756 P.2d 30, 306 Or. 69, 1988 Ore. LEXIS 326
CourtOregon Supreme Court
DecidedJune 7, 1988
DocketOSB 86-89 and 86-90 SC S29414
StatusPublished
Cited by18 cases

This text of 756 P.2d 30 (In Re Complaint as to the Conduct of Hereford) is published on Counsel Stack Legal Research, covering Oregon Supreme Court primary law. Counsel Stack provides free access to over 12 million legal documents including statutes, case law, regulations, and constitutions.

Bluebook
In Re Complaint as to the Conduct of Hereford, 756 P.2d 30, 306 Or. 69, 1988 Ore. LEXIS 326 (Or. 1988).

Opinion

*71 PER CURIAM

The Oregon State Bar filed a complaint against G. Brock Hereford accusing him of unethical conduct in four separate causes. Causes one and two allege a violation of DR 6-101(B) (“A lawyer shall not neglect a legal matter entrusted to the lawyer.”) Causes three and four allege violations of DR 1-103(C) (“A lawyer who is the subject of a disciplinary investigation shall respond fully and truthfully to inquiries from and comply with reasonable requests of a tribunal or other authority empowered to investigate or act upon the conduct of lawyers, subject only to the exercise of any applicable right or privilege.”)

The trial panel found the accused guilty of the third and fourth charges and suspended him from the practice of law for two years, “with all but ninety (90) days of that suspension stayed, subject to the Accused’s compliance with probationary terms for a period of two years.” Supreme Court review is automatic in such cases. ORS 9.536(2) provides that “[i]f the decision of the disciplinary board is to suspend the accused attorney for a period longer than 60 days or to disbar the accused attorney, the matter shall be reviewed by the Supreme Court. * * *” The Bar has filed a petition for review in which it “petitions the Supreme Court to adopt the findings and the decision of the trial panel contained in its opinion and disposition dated January 12,1988.” We review de novo. ORS g^O). 1

The first and second causes relate to representation of clients named McKee and Brown. On these claims, the trial panel found:

“The direct testimony of both McKee and Brown established that the Accused was less than diligent in maintaining communications with, and failed to promote understanding with, these two clients, during his representation of each of them. On the other hand the further testimony of the clients and exhibits received, evidenced that the Accused did attend to the interests of his clients although not with the promptness they were led to expect. On balance, the panel found that all *72 the evidence was not sufficient to meet the burden to prove clearly and convincingly that the Accused had neglected legal matters entrusted to the Accused by these clients.
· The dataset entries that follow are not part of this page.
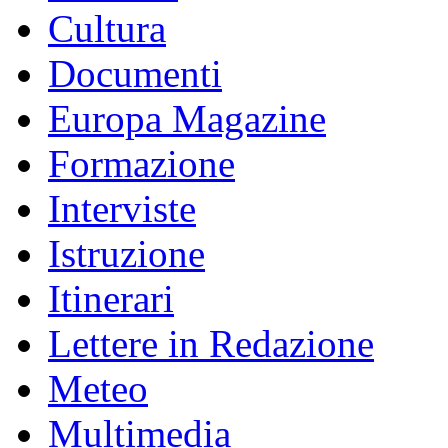
Cultura
Documenti
Europa Magazine
Formazione
Interviste
Istruzione
Itinerari
Lettere in Redazione
Meteo
Multimedia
Accordingly, the panel concluded that the conduct of the Accused, although less than admirable, did not violate DR 6-101(B) as alleged by the Complaint.”

After reviewing the testimony and exhibits, we adopt that finding as our own, and conclude that DR 6-101(B) was not violated. 2

On the third and fourth causes, the panel found:

“The panel finds and concludes that the Accused without any applicable right or privilege, and without even asserting one appropriately, failed to respond fully and to comply with reasonable requests by the Bar’s General Counsel as an authority to investigate the conduct of lawyers. Also the panel finds that the Accused, despite his suspended status, was a lawyer subject to disciplinary investigation, and, that at least for a time it was his intentional strategy to attempt to avoid investigation and its consequences. Accordingly the panel concludes the Accused did, by his conduct, clearly violate DR 1-103(C).”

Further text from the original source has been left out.